Sua lógica, no entanto, é a dos justiceiros, não a da Justiça. Mistura perversamente ficção e realidade, de uma
maneira que evoca o assassino psicopata do shopping. Seu universo é o
mesmo dos filmes de Charles Bronson. Não serei menos enfático: a sua
inspiração é francamente fascistóide.
* Ainda sobre a Globo, aguardam-se
os resultados do arrastão que promoveu nas demais emissoras. Jô Soares,
Luciano Huck e Serginho Groisman
devem estrear, não se sabe como nem
quando. Ana Maria Braga, que já estreou, vai naufragando com seu "Mais Você", supra-sumo do kitsch, versão televisiva da "musak" (música para
elevadores e salas de espera), cuja função é apenas fazer
companhia ao espectador disperso sem lhe dizer nada.

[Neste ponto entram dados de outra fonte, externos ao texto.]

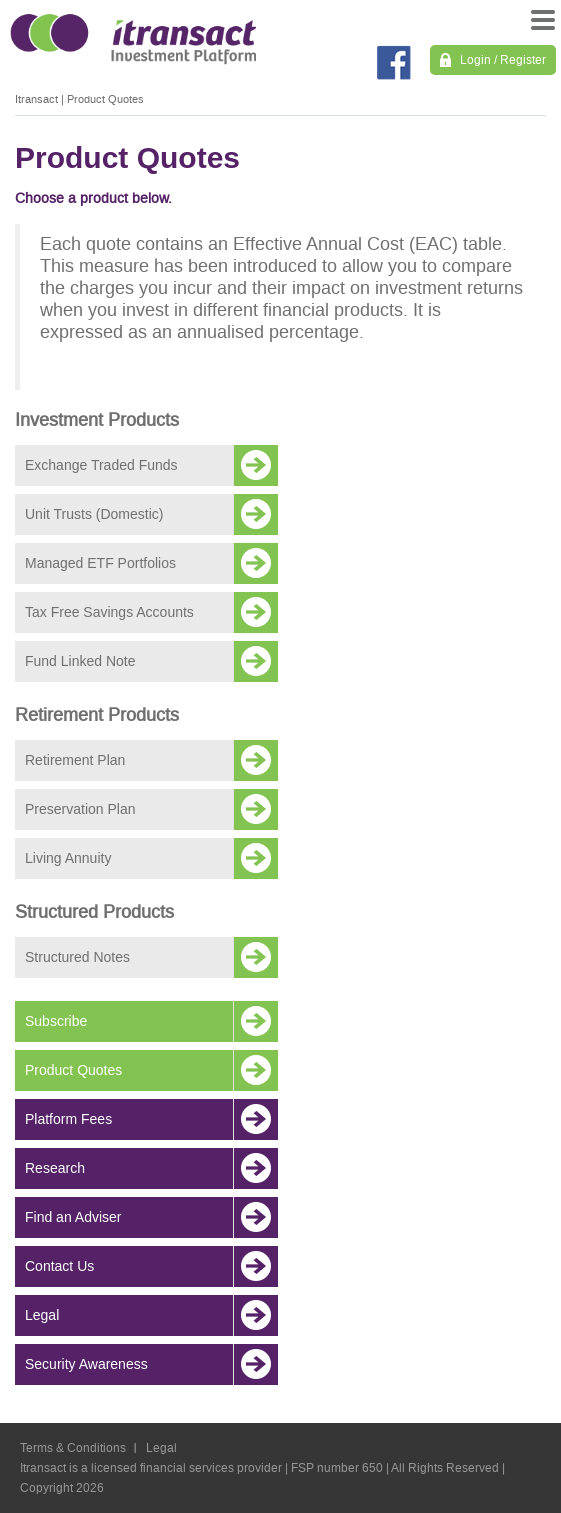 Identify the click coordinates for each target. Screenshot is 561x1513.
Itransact (36, 99)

* A TV Cultura chegou aos 30 anos em crise, financeira
e de identidade. Está num buraco negro, emparedada entre a popularização da TV aberta e as opções de elite da
TV por assinatura. Seu presidente, Jorge Cunha Lima,
forjou uma das frases do ano quando disse, no Maximídia, o maior evento de negócios da mídia, que a emissora
estava aberta à "sociedade publicitária". A Cultura vive de
seu passado. O presente é sofrível, e o futuro, bem...
* Também se desmoralizou este ano o secretário do Direitos Humanos, José Gregori -e com ele um extenso
coro de vozes moralistas, algumas oportunistas, outras
bem-intencionadas-, cuja cruzada pela qualidade na
TV não passou de diversionismo para agradar à classe
média insatisfeita com a baixaria. Sobrou disposição para
o factóide, faltaram seriedade e inteligência ao debate. No
ano 2000, quando o bug passar, veremos o filme de novo.